Furthermore, the next section describes the proposed approach, including a description of key steps from [14] that were incorporated to our algorithm.

3 The Multiscale Corner Detector

Corners appear as local features on the contour and wavelets are suitable to evaluate significant features that persist over several scales of smoothed contours. Attempting to identify corner candidates, inter-scale correlation by using Mexican hat wavelet decomposition searches for candidates which occur where there are maxima and minima in detail coefficients at several adjacent scales. Mexican hat has an excellent selectivity in position: it is quite efficient for a pointwise analysis, in particular the detection of local singularities (contours, corners) [2]. Moreover, the wavelet properties of the Mexican hat can be exploited to detect features at different scales [12]. Our approach considers this wavelet because it identifies changes in non-stationary angulation signals and it can be extended to multidimensional approaches in an efficient way when approximating this wavelet by difference of Gaussian functions.

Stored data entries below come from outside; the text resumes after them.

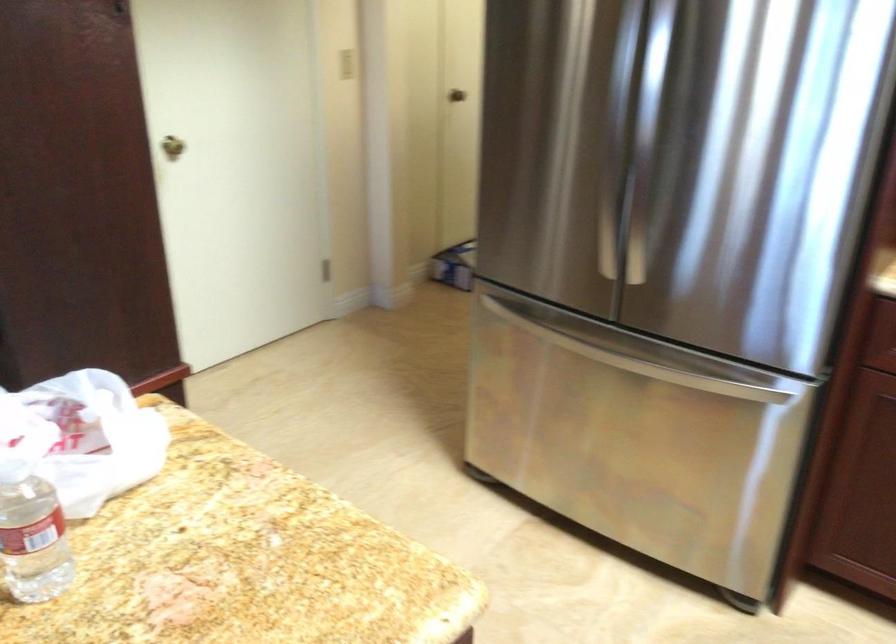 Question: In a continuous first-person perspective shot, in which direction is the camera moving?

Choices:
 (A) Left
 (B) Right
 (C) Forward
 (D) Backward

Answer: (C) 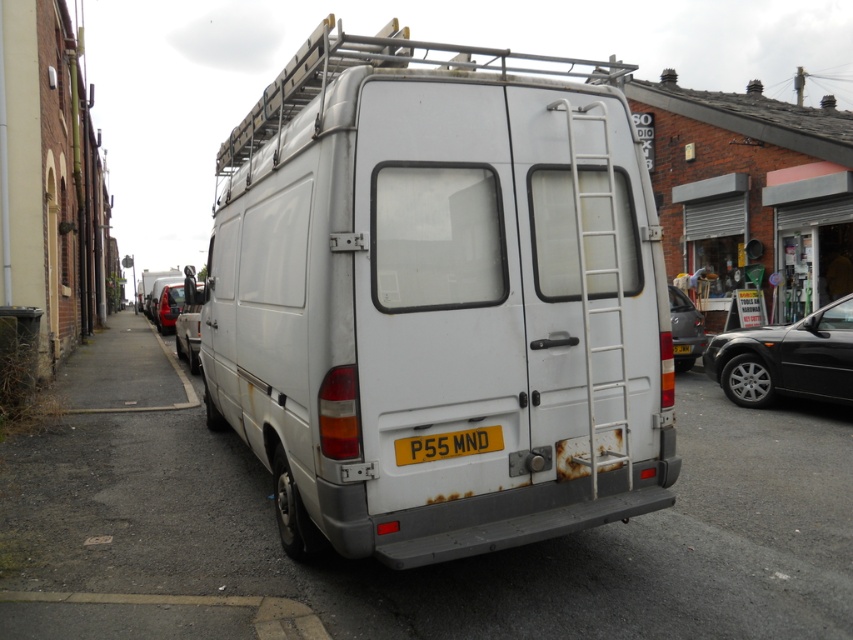 You are a delivery person who needs to park your vehicle between the shiny black sedan at right and the metallic red car at left. Based on the scene, can you safely park your car in that space?

The shiny black sedan at right is below metallic red car at left, meaning they are parked in a staggered manner. This arrangement might leave enough space between them for your vehicle, but you need to check the distance between them to ensure it is sufficient for your car.

You are a delivery driver who needs to park your vehicle in a space that is exactly the width of the asphalt at lower left. The parking space you want to enter is currently occupied by another vehicle. Once that vehicle leaves, you must decide if your truck, which is as wide as the white metal ladder at rear, can fit into the space. Can your truck fit?

The asphalt at lower left has a larger width than the white metal ladder at rear. Since your truck is as wide as the white metal ladder at rear, it will fit into the parking space as the asphalt at lower left is wider.

You are a delivery driver who needs to park your van on the street. The asphalt at lower left is cracked and the white metal ladder at rear might get damaged if not positioned correctly. Which side should you align the ladder to avoid the cracked asphalt?

The asphalt at lower left is to the left of white metal ladder at rear. To avoid the cracked asphalt at lower left, you should position the white metal ladder at rear to the right side of the vehicle so it doesn not extend over the damaged area. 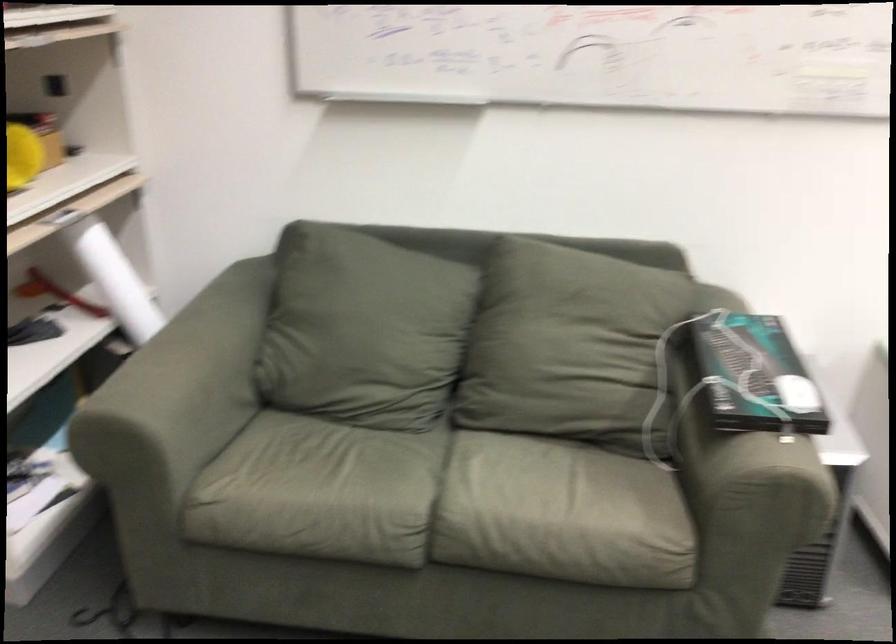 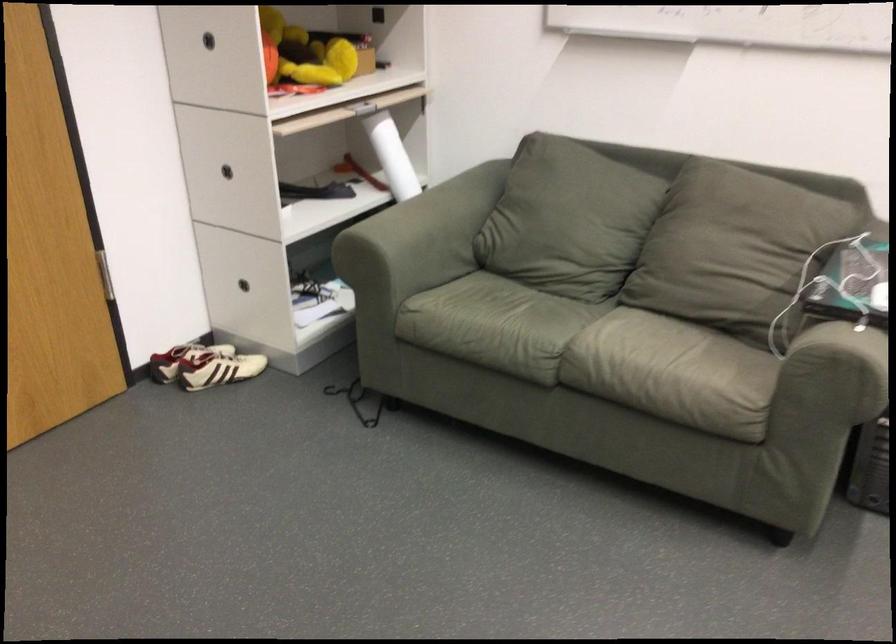 In the second image, find the point that corresponds to the point at 574,343 in the first image.

(728, 243) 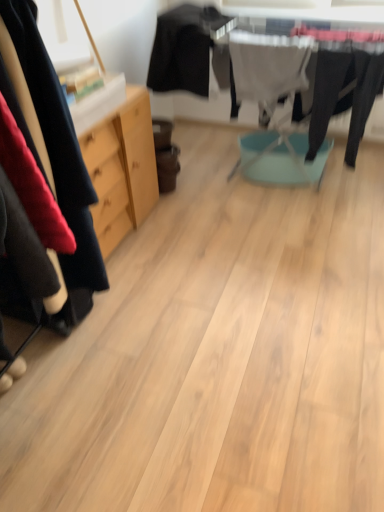 Question: In the image, is black fabric at upper center, the second clothing positioned from the right, on the left side or the right side of white fabric at center, the first clothing when ordered from right to left?

Choices:
 (A) left
 (B) right

Answer: (A)

Question: From their relative heights in the image, would you say black fabric at upper center, the second clothing positioned from the right, is taller or shorter than white fabric at center, arranged as the second clothing when viewed from the left?

Choices:
 (A) short
 (B) tall

Answer: (A)

Question: Based on their sizes in the image, would you say black fabric at upper center, placed as the first clothing when sorted from left to right, is bigger or smaller than white fabric at center, the first clothing when ordered from right to left?

Choices:
 (A) small
 (B) big

Answer: (B)

Question: Does point (266, 117) appear closer or farther from the camera than point (205, 35)?

Choices:
 (A) closer
 (B) farther

Answer: (B)

Question: Would you say white fabric at center, the first clothing when ordered from right to left, is to the left or to the right of black fabric at upper center, placed as the first clothing when sorted from left to right, in the picture?

Choices:
 (A) right
 (B) left

Answer: (A)

Question: Looking at their shapes, would you say white fabric at center, arranged as the second clothing when viewed from the left, is wider or thinner than black fabric at upper center, the second clothing positioned from the right?

Choices:
 (A) thin
 (B) wide

Answer: (A)

Question: From the image's perspective, is white fabric at center, arranged as the second clothing when viewed from the left, located above or below black fabric at upper center, placed as the first clothing when sorted from left to right?

Choices:
 (A) above
 (B) below

Answer: (B) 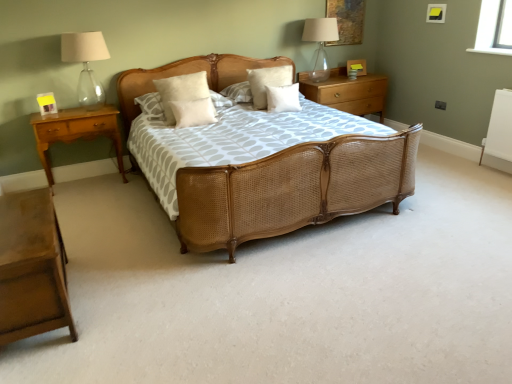 The image size is (512, 384). What do you see at coordinates (348, 92) in the screenshot? I see `wooden nightstand at right, which is counted as the third nightstand, starting from the bottom` at bounding box center [348, 92].

Describe the element at coordinates (320, 44) in the screenshot. Image resolution: width=512 pixels, height=384 pixels. I see `transparent glass table lamp at upper right, which is the 1th table lamp from right to left` at that location.

Describe the element at coordinates (76, 132) in the screenshot. This screenshot has width=512, height=384. I see `light brown wood nightstand at left, which is the 2th nightstand from front to back` at that location.

Where is `white matte pillow at center, acting as the fourth pillow starting from the left`? white matte pillow at center, acting as the fourth pillow starting from the left is located at coordinates (283, 98).

What are the coordinates of `light brown wood nightstand at lower left, acting as the second nightstand starting from the right` in the screenshot? It's located at [32, 268].

Is white fluffy pillow at center, positioned as the 2th pillow in right-to-left order, not within white soft pillow at center, placed as the 1th pillow when sorted from left to right?

Yes, white fluffy pillow at center, positioned as the 2th pillow in right-to-left order, is not within white soft pillow at center, placed as the 1th pillow when sorted from left to right.

The width and height of the screenshot is (512, 384). In order to click on pillow that is the 2nd one when counting downward from the white fluffy pillow at center, the 3th pillow positioned from the left (from the image's perspective) in this screenshot , I will do `click(186, 100)`.

From a real-world perspective, between white fluffy pillow at center, positioned as the 2th pillow in right-to-left order, and white soft pillow at center, placed as the 1th pillow when sorted from left to right, who is vertically higher?

white soft pillow at center, placed as the 1th pillow when sorted from left to right, from a real-world perspective.

Does point (262, 87) come in front of point (169, 86)?

No, it is not.

Can you confirm if light brown wood nightstand at lower left, acting as the second nightstand starting from the right, is bigger than white fluffy pillow at center, the 3th pillow positioned from the left?

Yes, light brown wood nightstand at lower left, acting as the second nightstand starting from the right, is bigger than white fluffy pillow at center, the 3th pillow positioned from the left.

How far apart are light brown wood nightstand at lower left, the first nightstand viewed from the front, and white fluffy pillow at center, positioned as the 2th pillow in right-to-left order?

A distance of 2.51 meters exists between light brown wood nightstand at lower left, the first nightstand viewed from the front, and white fluffy pillow at center, positioned as the 2th pillow in right-to-left order.

Can you confirm if light brown wood nightstand at lower left, the first nightstand viewed from the front, is positioned to the left of white fluffy pillow at center, positioned as the 2th pillow in right-to-left order?

Yes, light brown wood nightstand at lower left, the first nightstand viewed from the front, is to the left of white fluffy pillow at center, positioned as the 2th pillow in right-to-left order.

Is light brown wood nightstand at lower left, which is the first nightstand from bottom to top, far away from white fluffy pillow at center, positioned as the 2th pillow in right-to-left order?

That's right, there is a large distance between light brown wood nightstand at lower left, which is the first nightstand from bottom to top, and white fluffy pillow at center, positioned as the 2th pillow in right-to-left order.

Could you measure the distance between light brown wood nightstand at left, which appears as the 2th nightstand when viewed from the back, and white soft pillow at center, the second pillow when ordered from left to right?

32.73 inches.

From a real-world perspective, is light brown wood nightstand at left, placed as the second nightstand when sorted from top to bottom, positioned above or below white soft pillow at center, the third pillow in the right-to-left sequence?

light brown wood nightstand at left, placed as the second nightstand when sorted from top to bottom, is below white soft pillow at center, the third pillow in the right-to-left sequence.

Considering the relative sizes of light brown wood nightstand at left, which ranks as the 2th nightstand in bottom-to-top order, and white soft pillow at center, the second pillow when ordered from left to right, in the image provided, is light brown wood nightstand at left, which ranks as the 2th nightstand in bottom-to-top order, wider than white soft pillow at center, the second pillow when ordered from left to right,?

Indeed, light brown wood nightstand at left, which ranks as the 2th nightstand in bottom-to-top order, has a greater width compared to white soft pillow at center, the second pillow when ordered from left to right.

Considering the positions of objects light brown wood nightstand at left, which is the 2th nightstand from front to back, and white soft pillow at center, the third pillow in the right-to-left sequence, in the image provided, who is more to the left, light brown wood nightstand at left, which is the 2th nightstand from front to back, or white soft pillow at center, the third pillow in the right-to-left sequence,?

light brown wood nightstand at left, which is the 2th nightstand from front to back, is more to the left.

Which object is positioned more to the left, transparent glass table lamp at upper right, placed as the second table lamp when sorted from left to right, or white soft pillow at center, the third pillow in the right-to-left sequence?

Positioned to the left is white soft pillow at center, the third pillow in the right-to-left sequence.

At what (x,y) coordinates should I click in order to perform the action: click on the 3rd pillow to the left of the transparent glass table lamp at upper right, placed as the second table lamp when sorted from left to right, starting your count from the anchor. Please return your answer as a coordinate pair (x, y). Looking at the image, I should click on (193, 112).

Is transparent glass table lamp at upper right, which is the 2th table lamp from front to back, positioned far away from white soft pillow at center, the third pillow in the right-to-left sequence?

Yes, transparent glass table lamp at upper right, which is the 2th table lamp from front to back, and white soft pillow at center, the third pillow in the right-to-left sequence, are quite far apart.

Would you say transparent glass table lamp at upper right, acting as the 1th table lamp starting from the back, is outside white soft pillow at center, the third pillow in the right-to-left sequence?

Yes, transparent glass table lamp at upper right, acting as the 1th table lamp starting from the back, is not within white soft pillow at center, the third pillow in the right-to-left sequence.

Is clear glass table lamp at upper left, which is the second table lamp in back-to-front order, next to woven wood bed at center and touching it?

Figure 1 summarizes the proposed methodology for multiscale corner detection. The contour signal is acquired in the contour extraction of a segmented shape. As there are various ways of representing a shape contour by signals, we generate the contour signal which follows the 4-directional chain code [7]: such method starts from an initial point of contour and follows it in a clockwise manner. For each point, the chain-code retrieves the location of the actual point and describes the direction to be followed in the contour in order to find the next point. Its output must be parameterized and the result is executed in a corner detector like an 1-D angulation [14] signal. The main differences between our approach and the Lee et al. method are: (a) the adopted mother wavelet, here the Mexican hat function [16], the candidate evaluation phase, the methodology to search for algorithm parameters and additional comparisons among more recent papers.

Fig. 1

The methodology for the proposed corner detector

The input of the corner detector is the angulation function of the shape contour. This one-dimensional signal is generated according to Eq. (7) and it corresponds to step 2 of the proposed methodology (see Fig. 1). In the next step, the angulation signal is convolved with a scaled version of the mother wavelet at scales

$$ c_s (t) = \phi{(t)}\otimes\psi_s (t), $$

(8)

where the symbol ⊗ denotes the convolution operation, c _s (t) corresponds to the smoothed version of the angulation signal at scale s and ψ _s (t) is a scaled version of the mother wavelet. The function ψ _s (t) is such that

$$ \psi_s (t) = \frac{1}{{\sqrt{s} }}\psi \biggl( {\frac{t}{s}} \biggr) $$

(9)

and the mother wavelet ψ(t) is the second derivative of a Gaussian, i.e. a normalized Mexican hat function [16] given by

$$ \psi (t) = \frac{2}{\pi^{1/4}( {\sqrt {3\sigma } } )} \biggl( {\frac{{t^2 }}{{\sigma^2 }} - 1} \biggr)\exp \biggl( {\frac{{ - t^2 }}{{2\sigma^2 }}} \biggr) $$

(10)

where σ refers to the standard deviation.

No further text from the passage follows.